D’autre part, Soli’Cagnole travaille en partenariat avec la CAF et la CPAM de l’Yonne, qui financent des ateliers cuisine. L’objectif est de permettre aux bénéficiaires de ces caisses de s’approprier une alimentation de qualité. Pour 2025, plusieurs projets autour de l’alimentation sont prévus par la Cagnole. L’association souhaite organiser, avec la commune d’Auxerre, des rencontres festives et des défis alimentaires pour sensibiliser les citoyens à l’importance d’une meilleure alimentation.

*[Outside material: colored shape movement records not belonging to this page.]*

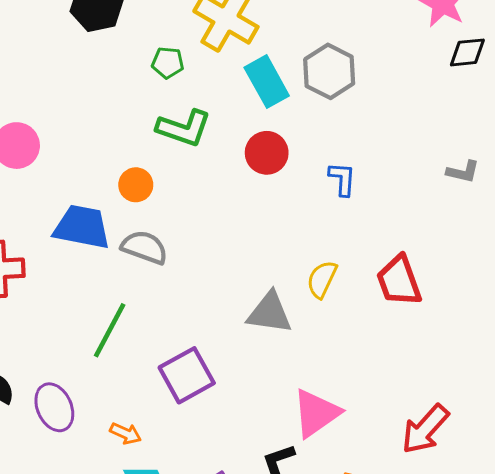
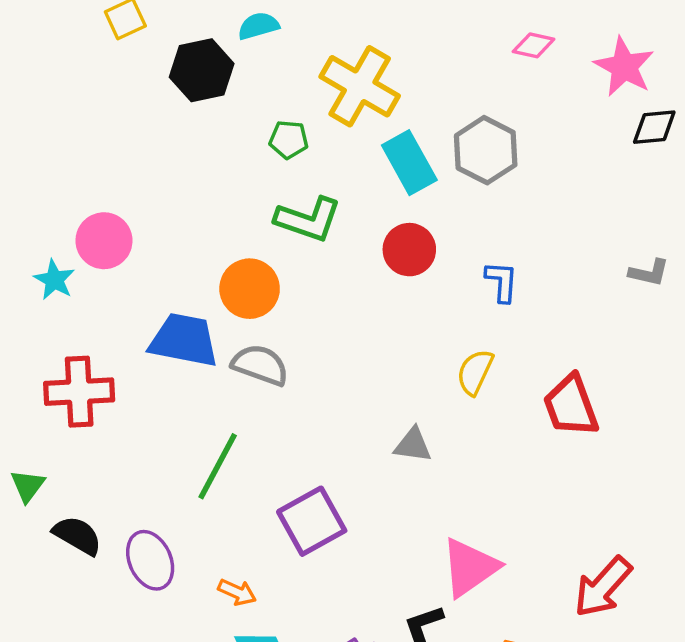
orange circle: (136, 185) -> (250, 289), size x1.4
yellow semicircle: (322, 279) -> (475, 372), moved
gray triangle: (270, 313) -> (413, 445), size x0.7

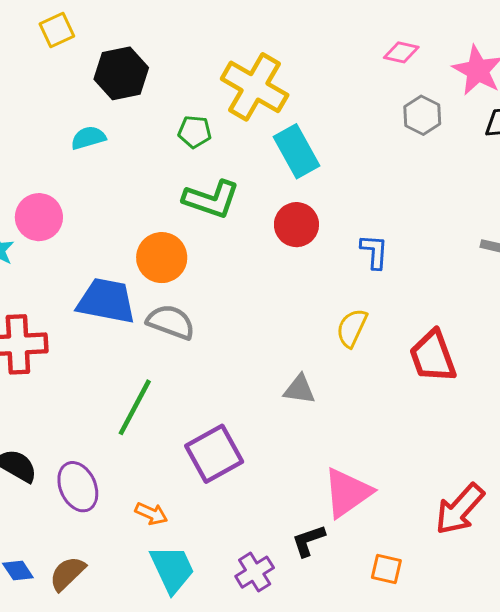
cyan semicircle: (258, 26) -> (88, 138), moved
gray hexagon: (486, 150) -> (422, 115), moved, size x0.7

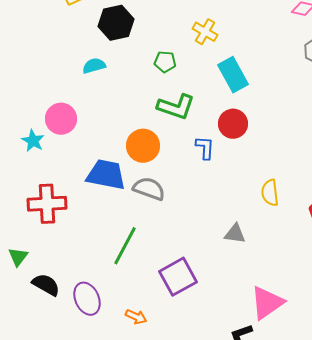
yellow cross: (255, 87) -> (205, 32), size x0.6
blue L-shape: (374, 252) -> (205, 148), moved
yellow semicircle: (352, 328) -> (270, 193), turned -32

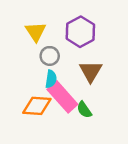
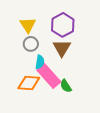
gray circle: (50, 56) -> (31, 44), moved
brown triangle: (91, 71) -> (62, 48), moved

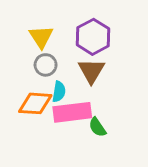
pink rectangle: (49, 76) -> (72, 112), turned -55
orange diamond: (29, 83) -> (35, 103), moved

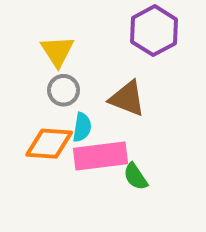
purple hexagon: (93, 37) -> (154, 31), moved
brown triangle: (91, 71) -> (127, 98), turned -40

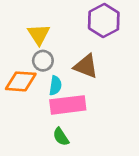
orange diamond: (49, 144) -> (21, 81), moved
green semicircle: (135, 177) -> (61, 137), moved

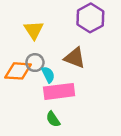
gray circle: (43, 61) -> (35, 63), moved
cyan semicircle: (55, 86) -> (48, 75), turned -35

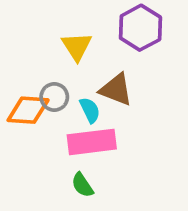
yellow triangle: (34, 30) -> (77, 46), moved
cyan semicircle: (48, 75) -> (90, 110), moved

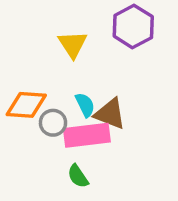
brown triangle: (116, 90) -> (110, 114), moved
gray circle: (54, 97) -> (53, 123), moved

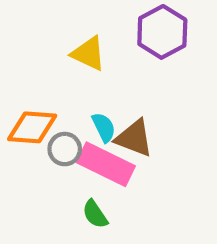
yellow triangle: (73, 44) -> (89, 54), turned -32
pink rectangle: (87, 135) -> (106, 164), turned 33

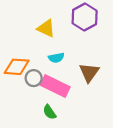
cyan semicircle: (104, 127) -> (56, 58), moved, turned 105
brown triangle: (134, 138) -> (89, 72), moved, turned 45

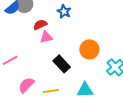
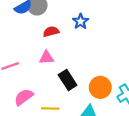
pink triangle: (46, 37) -> (47, 58), moved
orange circle: (89, 49) -> (100, 87), moved

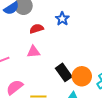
black rectangle: (68, 80) -> (64, 72), moved

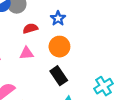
orange circle: (82, 76) -> (59, 47), moved

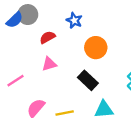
orange circle: (59, 47) -> (96, 48), moved

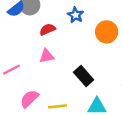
orange circle: (96, 48) -> (107, 32), moved

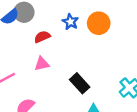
orange circle: (107, 32) -> (99, 23), moved

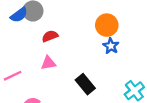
blue star: (70, 22) -> (111, 46), moved

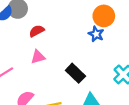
orange circle: (107, 25) -> (104, 16), moved

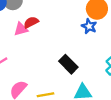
pink triangle: (38, 57) -> (21, 29), moved

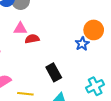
red semicircle: (31, 22) -> (32, 39), moved

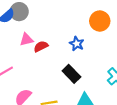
blue star: (82, 44) -> (77, 44), moved

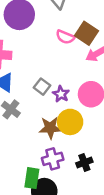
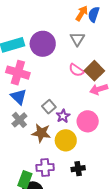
brown star: (50, 128) -> (41, 133), moved
black cross: (84, 162) -> (78, 169), moved

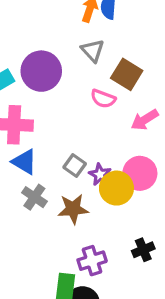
brown square: (94, 71) -> (127, 74), moved
yellow circle: (66, 140) -> (116, 188), moved

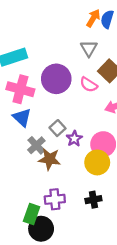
purple circle: (41, 71) -> (56, 79), moved
yellow circle: (116, 188) -> (97, 162), moved
gray cross: (34, 197) -> (36, 145), moved

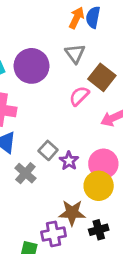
purple circle: (56, 79) -> (31, 66), moved
pink semicircle: (89, 85) -> (79, 96), turned 108
brown star: (49, 159) -> (72, 213), moved

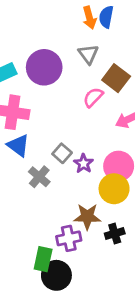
orange arrow: (77, 18) -> (89, 18), turned 140

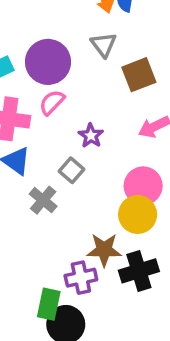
brown square: (116, 78) -> (139, 75), turned 32
pink semicircle: (93, 97) -> (52, 102), moved
purple star: (84, 164) -> (91, 136), moved
black cross: (115, 233) -> (139, 271), size x1.5

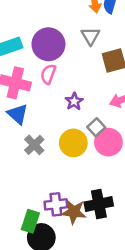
pink semicircle: (52, 102) -> (48, 74), turned -30
gray square: (72, 170) -> (96, 127), moved
yellow circle: (138, 214) -> (73, 143), moved
brown star: (104, 250) -> (74, 212), moved

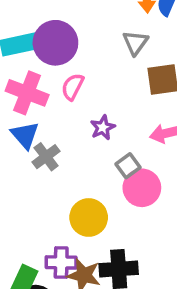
purple circle: (48, 44) -> (55, 43), moved
yellow circle: (73, 143) -> (89, 217), moved
gray cross: (34, 145) -> (46, 157), moved

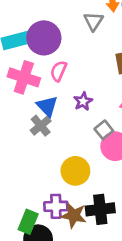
gray triangle: (135, 43) -> (93, 21), moved
blue triangle: (25, 135) -> (47, 106), moved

À travers ces différents exemples, on comprend alors que la SSA représente alors un réel enjeu de santé publique et permet à chacun et chacune de repenser son mode de consommation. C’est donc la pluralité des expérimentations qui illustre son ambition.
Pour en savoir plus sur la caisse alimentaire de Lyon 8, c’est par ici. Et pour (re)découvrir les Monnaies Locales Complémentaires et leur fonctionnement, rendez-vous sur le site du Mouvement Sol.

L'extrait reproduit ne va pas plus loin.